Tierno Amadís
Andar de caballero sobre el trote de un rocín
de madera, ensoñación pueril de un castillo
embrujado, dos guayabas por premio en el festín
del árbol, tirapiedras colgando del bolsillo.
Así de simple era. Ni gloria vana ni botín
deslumbrante. La melena sin peine. El brillo
del sudor sobre la frente. El matojo, bacín;
el río como higiene. La ropa en un hatillo
y el viento por toalla. ¿Castigos? Coscorrones.
¿Consejos? Los severos responsos de la abuela.
Un eterno retozo, honda fobia a la escuela
y soñar que del cielo su altura era la mía.

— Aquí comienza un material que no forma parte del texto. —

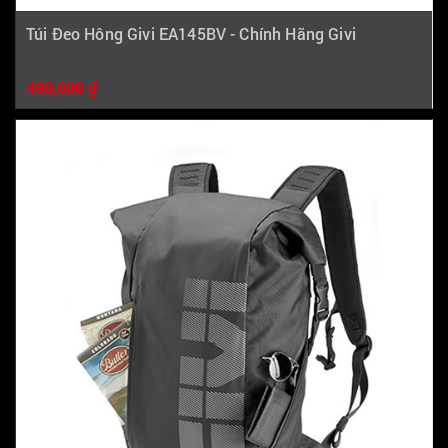
Túi Đeo Hông Givi EA145BV - Chính Hãng Givi
490,000 ₫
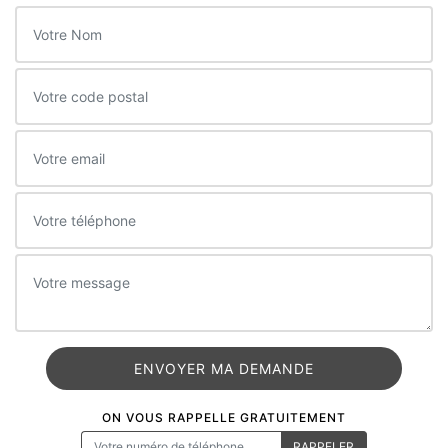
ON VOUS RAPPELLE GRATUITEMENT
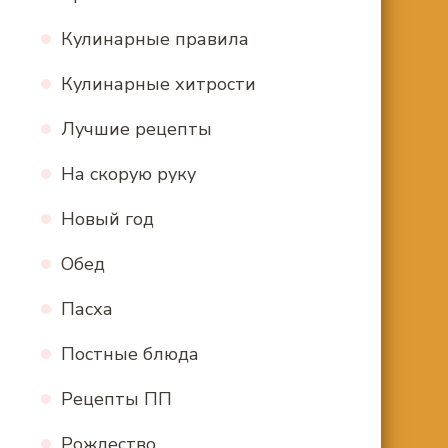
Кулинарные правила
Кулинарные хитрости
Лучшие рецепты
На скорую руку
Новый год
Обед
Пасха
Постные блюда
Рецепты ПП
Рождество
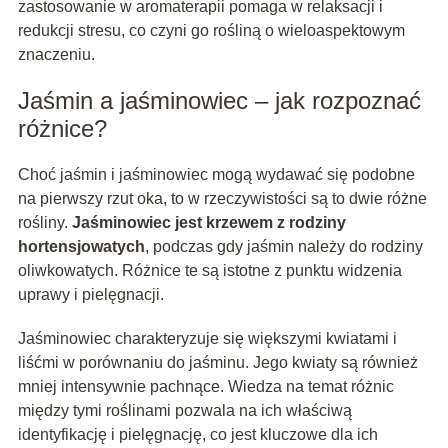
zastosowanie w aromaterapii pomaga w relaksacji i
redukcji stresu, co czyni go rośliną o wieloaspektowym
znaczeniu.
Jaśmin a jaśminowiec – jak rozpoznać
różnice?
Choć jaśmin i jaśminowiec mogą wydawać się podobne
na pierwszy rzut oka, to w rzeczywistości są to dwie różne
rośliny.
Jaśminowiec jest krzewem z rodziny
hortensjowatych
, podczas gdy jaśmin należy do rodziny
oliwkowatych. Różnice te są istotne z punktu widzenia
uprawy i pielęgnacji.
Jaśminowiec charakteryzuje się większymi kwiatami i
liśćmi w porównaniu do jaśminu. Jego kwiaty są również
mniej intensywnie pachnące. Wiedza na temat różnic
między tymi roślinami pozwala na ich właściwą
identyfikację i pielęgnację, co jest kluczowe dla ich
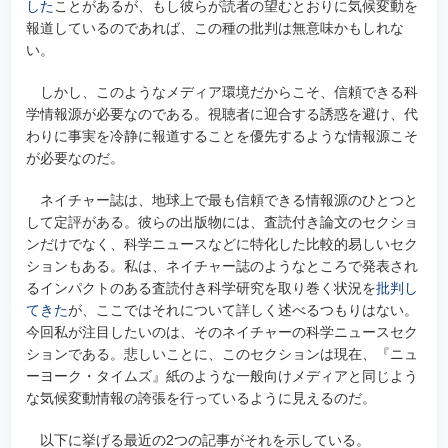
した
ことがあるが、もし彼らが読者の望むとおりに気候変動を
報道しているのであれば、この種の批判は無意味かもしれな
い。
しかし、このようなメディア環境だからこそ、信頼できる科
学情報源が必要なのである。視聴者に迎合する誘惑を避け、代
わりに事実を冷静に報道することを優先するような情報源こそ
が必要なのだ。
ネイチャー誌は、地球上で最も信頼できる情報源のひとつと
して定評がある。彼らの出版物には、査読付き論文のセクショ
ンだけでなく、科学ニュースなどに特化した比較的易しいセク
ションもある。私は、ネイチャー誌のようなところで発表され
るインパクトのある査読付き科学研究を取り巻く状況を
批判し
てきた
が、ここではそれについて詳しく述べるつもりはない。
今回私が注目したいのは、そのネイチャーの科学ニュースセク
ションである。悲しいことに、このセクションは現在、『ニュ
ーヨーク・タイムズ』紙のような一般向けメディアと同じよう
な気候変動情報の誇張を行っているように見えるのだ。
以下に挙げる最近の2つの記事がそれを示している。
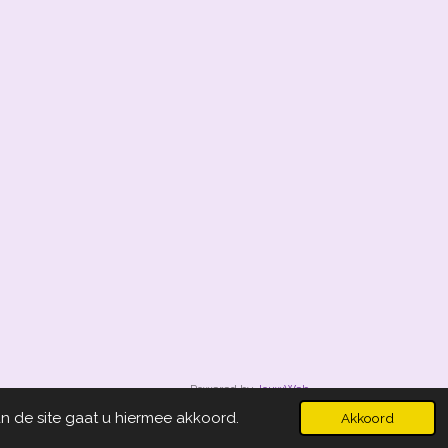
Powered by
JouwWeb
n de site gaat u hiermee akkoord.
Akkoord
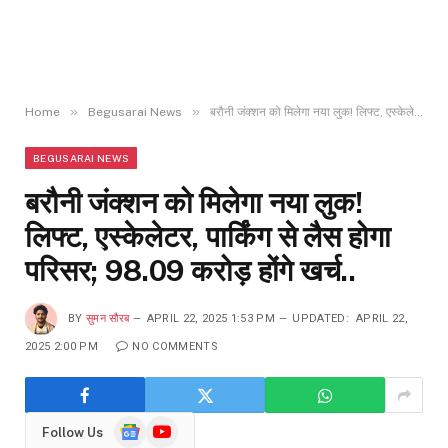
»
»
Home
Begusarai News
बरौनी जंक्शन को मिलेगा नया लुक! लिफ्ट, एस्केलेटर, पार्किंग से लैस होगा परिसर; ₹98.09 करोड़ होंगे खर्च..
BEGUSARAI NEWS
बरौनी जंक्शन को मिलेगा नया लुक!
लिफ्ट, एस्केलेटर, पार्किंग से लैस होगा
परिसर; ₹98.09 करोड़ होंगे खर्च..
BY
सुमन सौरब
APRIL 22, 2025 1:53 PM
UPDATED:
APRIL 22,
2025 2:00 PM
NO COMMENTS
Google
YouTube
Follow Us
News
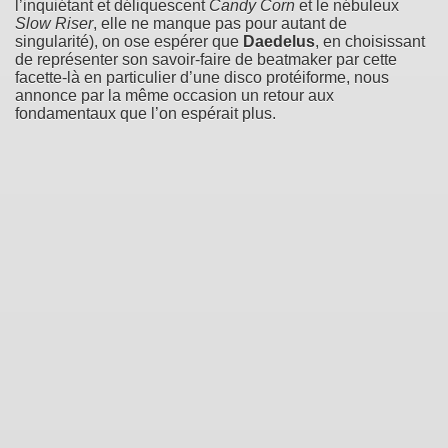
l’inquiétant et déliquescent
Candy Corn
et le nébuleux
Slow Riser
, elle ne manque pas pour autant de
singularité), on ose espérer que
Daedelus
, en choisissant
de représenter son savoir-faire de beatmaker par cette
facette-là en particulier d’une disco protéiforme, nous
annonce par la même occasion un retour aux
fondamentaux que l’on espérait plus.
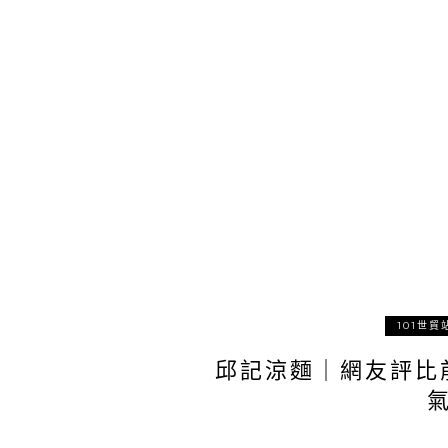
101世貿
邱記涼麵｜網友評比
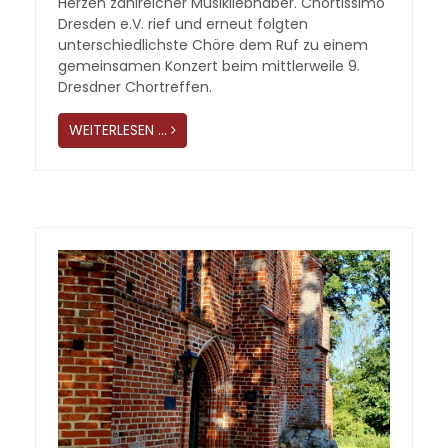
Herzen zahlreicher Musikliebhaber. Chortissimo
Dresden e.V. rief und erneut folgten
unterschiedlichste Chöre dem Ruf zu einem
gemeinsamen Konzert beim mittlerweile 9.
Dresdner Chortreffen.
WEITERLESEN …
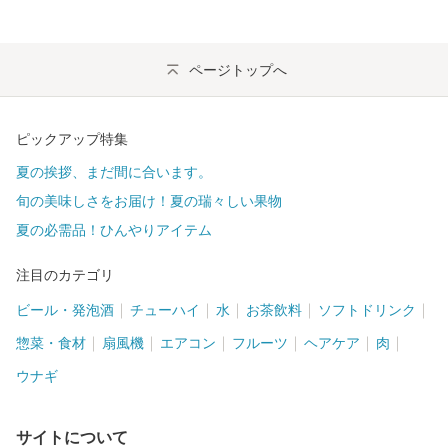
ページトップへ
ピックアップ特集
夏の挨拶、まだ間に合います。
旬の美味しさをお届け！夏の瑞々しい果物
夏の必需品！ひんやりアイテム
注目のカテゴリ
ビール・発泡酒
チューハイ
水
お茶飲料
ソフトドリンク
惣菜・食材
扇風機
エアコン
フルーツ
ヘアケア
肉
ウナギ
サイトについて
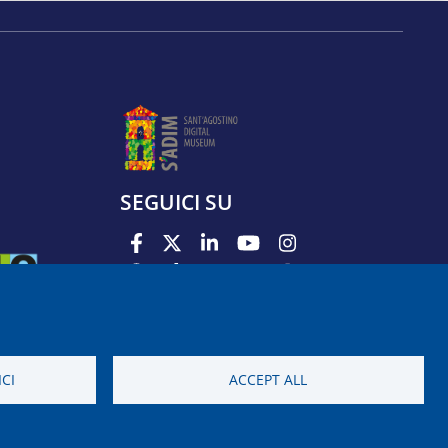
SEGUICI SU
PODCAST
APP
CI
ACCEPT ALL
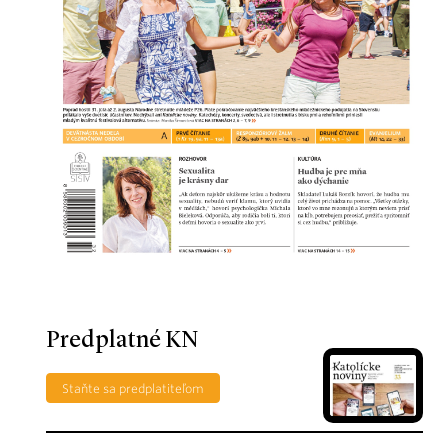
Predplatné KN
Staňte sa predplatiteľom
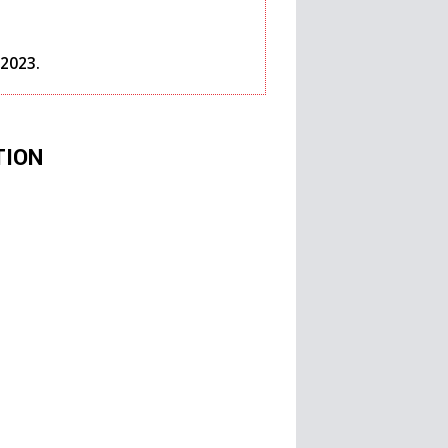
 2023.
TION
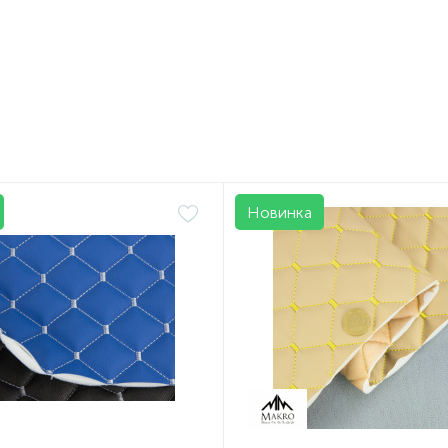
.
/лист
Новинка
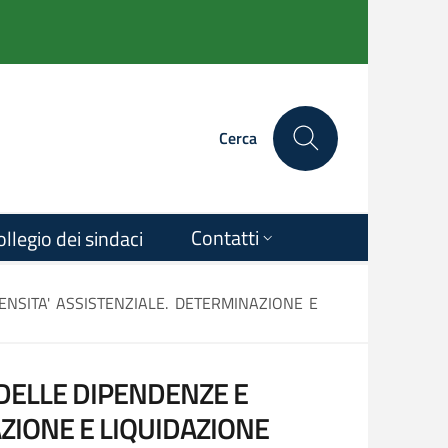
Cerca
Contatti
ollegio dei sindaci
ENSITA' ASSISTENZIALE. DETERMINAZIONE E
 DELLE DIPENDENZE E
ZIONE E LIQUIDAZIONE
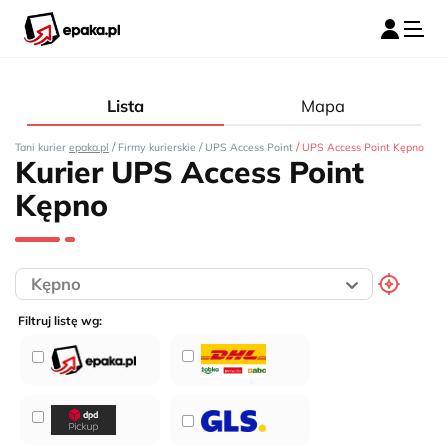
Lista
Mapa
/
/
/
Tani kurier
epaka.pl
Firmy kurierskie
UPS Access Point
UPS Access Point Kępno
Kurier UPS Access Point
Kępno
Filtruj listę wg:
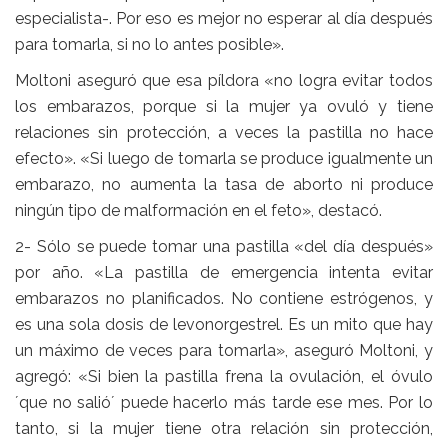
especialista-. Por eso es mejor no esperar al día después
para tomarla, si no lo antes posible».
Moltoni aseguró que esa píldora «no logra evitar todos
los embarazos, porque si la mujer ya ovuló y tiene
relaciones sin protección, a veces la pastilla no hace
efecto». «Si luego de tomarla se produce igualmente un
embarazo, no aumenta la tasa de aborto ni produce
ningún tipo de malformación en el feto», destacó.
2- Sólo se puede tomar una pastilla «del día después»
por año. «La pastilla de emergencia intenta evitar
embarazos no planificados. No contiene estrógenos, y
es una sola dosis de levonorgestrel. Es un mito que hay
un máximo de veces para tomarla», aseguró Moltoni, y
agregó: «Si bien la pastilla frena la ovulación, el óvulo
´que no salió´ puede hacerlo más tarde ese mes. Por lo
tanto, si la mujer tiene otra relación sin protección,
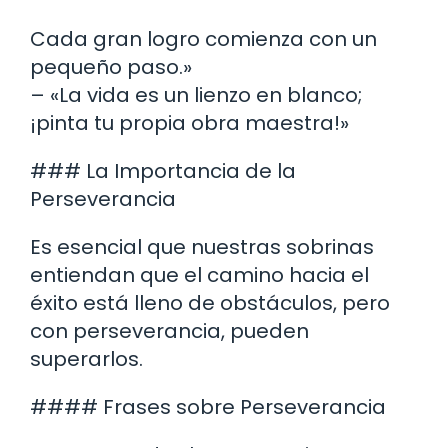
Cada gran logro comienza con un
pequeño paso.»
– «La vida es un lienzo en blanco;
¡pinta tu propia obra maestra!»
### La Importancia de la
Perseverancia
Es esencial que nuestras sobrinas
entiendan que el camino hacia el
éxito está lleno de obstáculos, pero
con perseverancia, pueden
superarlos.
#### Frases sobre Perseverancia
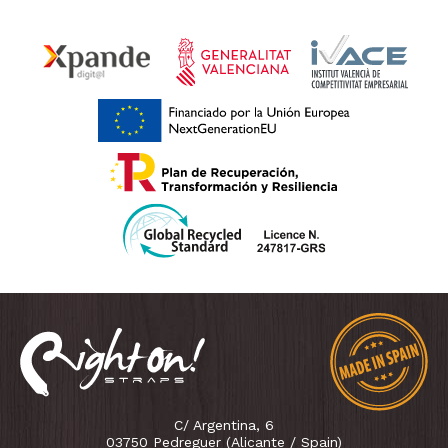
C/ Argentina, 6
03750 Pedreguer (Alicante / Spain)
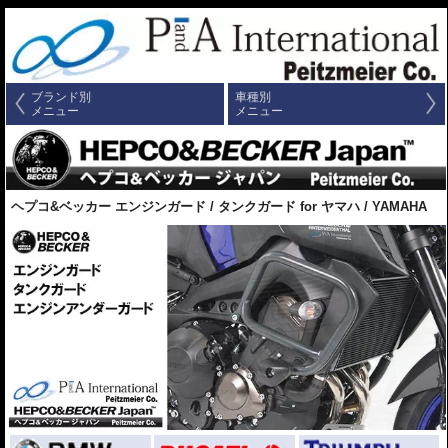
ブランド別
車種別
メニュー
メニュー
ヘプコ&ベッカー エンジンガード / タンクガード for ヤマハ / YAMAHA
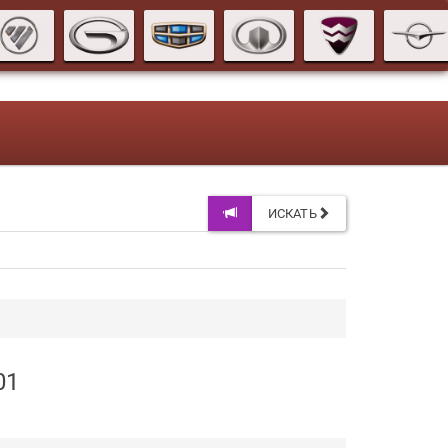
ИСКАТЬ
01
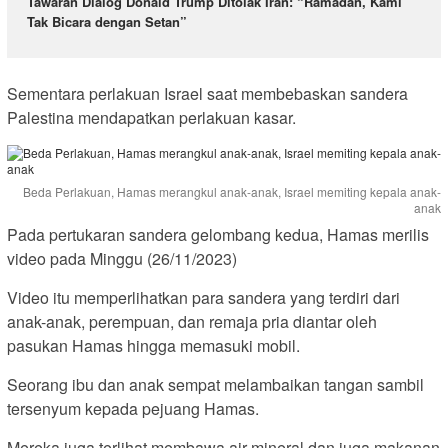
Tawaran Dialog Donald Trump Ditolak Iran: “Ramadan, Kami
Tak Bicara dengan Setan”
Sementara perlakuan Israel saat membebaskan sandera
Palestina mendapatkan perlakuan kasar.
Beda Perlakuan, Hamas merangkul anak-anak, Israel memiting kepala anak-
anak
Pada pertukaran sandera gelombang kedua, Hamas merilis
video pada Minggu (26/11/2023)
Video itu memperlihatkan para sandera yang terdiri dari
anak-anak, perempuan, dan remaja pria diantar oleh
pasukan Hamas hingga memasuki mobil.
Seorang ibu dan anak sempat melambaikan tangan sambil
tersenyum kepada pejuang Hamas.
Mereka juga terlihat membawa air mineral dan juga makanan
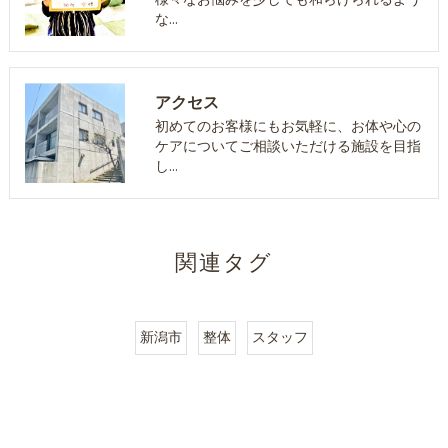
様々なお悩みを少しでも和らげられるよう
な…
アクセス
初めてのお客様にもお気軽に、お体や心の
ケアについてご相談いただける施設を目指
し…
関連タグ
新潟市
整体
スタッフ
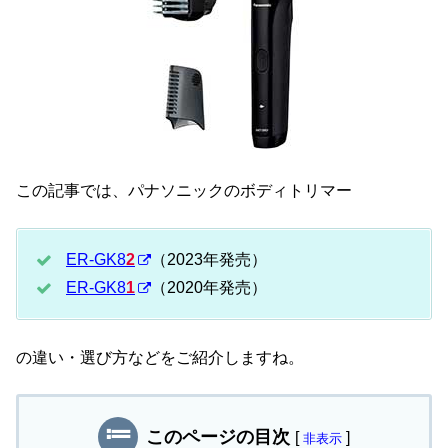
この記事では、パナソニックのボディトリマー
ER-GK8
2
（2023年発売）
ER-GK8
1
（2020年発売）
の違い・選び方などをご紹介しますね。
このページの目次
[
]
非表示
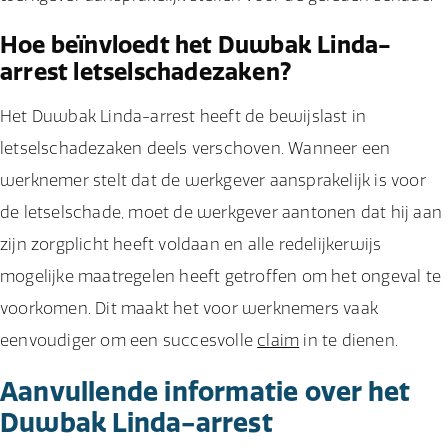
Hoe beïnvloedt het Duwbak Linda-
arrest letselschadezaken?
Het Duwbak Linda-arrest heeft de bewijslast in
letselschadezaken deels verschoven. Wanneer een
werknemer stelt dat de werkgever aansprakelijk is voor
de letselschade, moet de werkgever aantonen dat hij aan
zijn zorgplicht heeft voldaan en alle redelijkerwijs
mogelijke maatregelen heeft getroffen om het ongeval te
voorkomen. Dit maakt het voor werknemers vaak
eenvoudiger om een succesvolle
claim
in te dienen.
Aanvullende informatie over het
Duwbak Linda-arrest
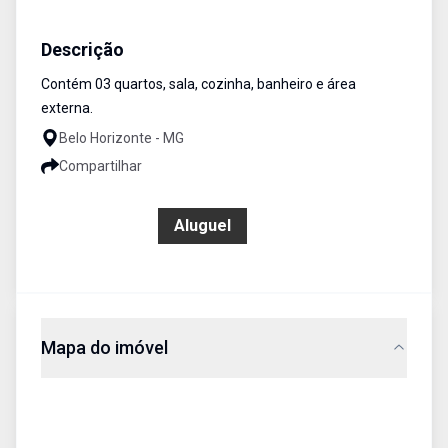
Casa
Aluguel
Cód:
179
Descrição
Contém 03 quartos, sala, cozinha, banheiro e área
externa.
Belo Horizonte - MG
Compartilhar
R$ 1.650,00
Aluguel
Mapa do imóvel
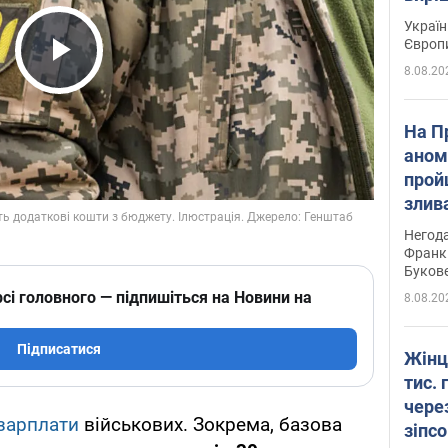
Україн
Європ
8.08.20
Play Video
На П
аном
прой
злив
пере
Негода
річки
Франк
Буков
сі головного — підпишіться на Новини на
8.08.20
Підписатися
Жінц
тис. 
чере
зарплати
військових. Зокрема, базова
зіпс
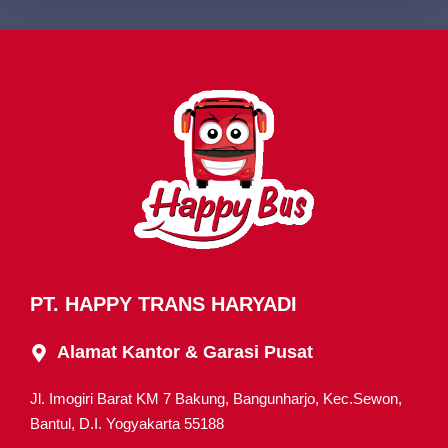
PT. HAPPY TRANS HARYADI
Alamat Kantor & Garasi Pusat
Jl. Imogiri Barat KM 7 Bakung, Bangunharjo, Kec.Sewon,
Bantul, D.I. Yogyakarta 55188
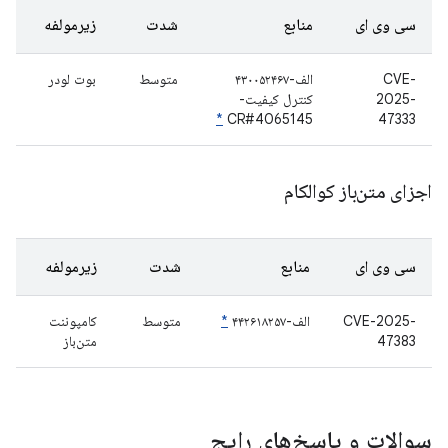
سی وی ای
منابع
شدت
زیرمولفه
CVE-
الف-۴۳۰۰۵۲۴۶۷
متوسط
بوت لودر
2025-
کنترل کیفیت-
*
CR#4065145
47333
اجزای متن‌باز کوالکام
سی وی ای
منابع
شدت
زیرمولفه
CVE-2025-
الف-۴۴۲۶۱۸۲۵۷
*
متوسط
کامپوننت
47383
متن‌باز
سوالات و پاسخ‌های رایج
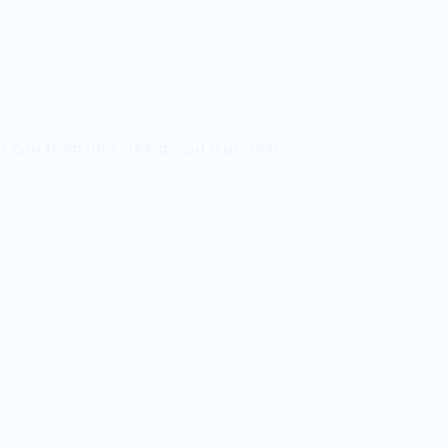
ết cấu thép nhà xưởng, cầu trục, bồn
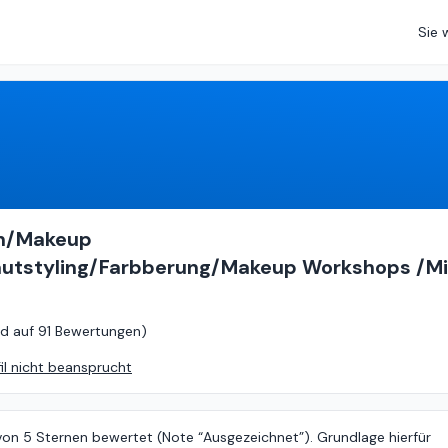
Sie 
5
von
5 (
basierend auf
91 Bewertungen
)
in/Makeup
autstyling/Farbberung/Makeup Workshops /Mi
d auf
91 Bewertungen
)
fil nicht beansprucht
von 5 Sternen bewertet (Note “Ausgezeichnet”). Grundlage hierfür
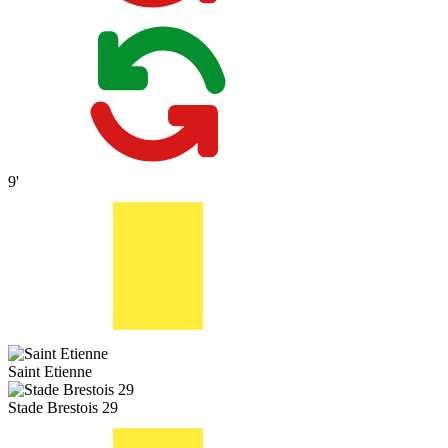
9'
Saint Etienne
Stade Brestois 29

Se marchó el Amadís y un recuerdo en jirones
me llega de una ausencia que añoro todavía.
Viaje
No es nueva esta estación. Un banco del andén
me concede el reposo. Espero sin premura.
Llegan más pasajeros. Silba a distancia un tren.
Se inquietan los viajeros, pierden la compostura.
Se apiñan, se codean. Todo se hace angostura.
Pareciera que fueran hacia el último bien
que quedase en el mundo. Es la caricatura
de un afán de mentira, retrato del desdén
por ellos y los otros. Yo espero. No me agito.
Agoté mis apremios cuando supe que el hito
más alto era la dicha de cambiar de estación
sin derribar al otro, sin la falsa ilusión
de que un llegar primero le diera conclusión
al tortuoso camino de este viaje infinito.